Yes. While the drop-in Centre is a youth-owned space, we understand that having a support person come with a young person may be important until they feel comfortable in the space. We encourage professionals, family and friends to accompany young people when coming to Freedom Centre for the first (or first few) times.

What are the volunteer/visitor boundaries?

The volunteers at Freedom Centre are trained on boundaries before starting to staff FC. Boundaries are particularly important in a peer support service as Perth is a small place and, although we are peers, the FC staff and volunteers are in a position where they are setting an example to others.

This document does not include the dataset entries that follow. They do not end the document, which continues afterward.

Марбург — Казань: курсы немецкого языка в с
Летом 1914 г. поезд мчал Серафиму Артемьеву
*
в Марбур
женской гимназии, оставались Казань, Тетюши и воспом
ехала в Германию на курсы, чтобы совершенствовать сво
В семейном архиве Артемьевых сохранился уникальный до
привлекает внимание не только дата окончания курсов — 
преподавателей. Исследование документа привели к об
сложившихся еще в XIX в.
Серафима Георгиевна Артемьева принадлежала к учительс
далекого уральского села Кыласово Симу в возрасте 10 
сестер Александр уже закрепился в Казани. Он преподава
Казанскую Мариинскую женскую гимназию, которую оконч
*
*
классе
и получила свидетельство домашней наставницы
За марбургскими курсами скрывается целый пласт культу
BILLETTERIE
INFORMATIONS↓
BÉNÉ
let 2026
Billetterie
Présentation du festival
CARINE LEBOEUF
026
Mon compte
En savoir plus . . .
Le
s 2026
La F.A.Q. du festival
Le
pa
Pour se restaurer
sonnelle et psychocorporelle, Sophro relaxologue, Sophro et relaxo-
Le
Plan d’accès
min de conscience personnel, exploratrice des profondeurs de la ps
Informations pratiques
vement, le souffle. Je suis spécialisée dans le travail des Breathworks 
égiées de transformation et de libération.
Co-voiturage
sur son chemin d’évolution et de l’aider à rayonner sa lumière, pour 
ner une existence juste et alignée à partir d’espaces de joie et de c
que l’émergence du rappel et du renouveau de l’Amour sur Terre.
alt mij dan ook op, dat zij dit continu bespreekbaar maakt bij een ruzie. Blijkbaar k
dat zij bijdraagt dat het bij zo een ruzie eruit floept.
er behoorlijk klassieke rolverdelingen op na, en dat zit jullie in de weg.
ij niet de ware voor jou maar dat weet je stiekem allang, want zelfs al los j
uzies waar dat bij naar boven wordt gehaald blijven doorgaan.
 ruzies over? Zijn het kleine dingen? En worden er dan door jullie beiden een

At FC the volunteer role is to be friendly, supportive and social in that space, but volunteers are not there to become friends with visitors. The volunteer/ visitor relationship is a one way relationship where the volunteers are at FC to support, listen to and inform the visitors and to facilitate the safe social space.

 

Out side of FC volunteers will not become friends with visitors, and even won’t approach them in case the visitor is with people who they have not come out to.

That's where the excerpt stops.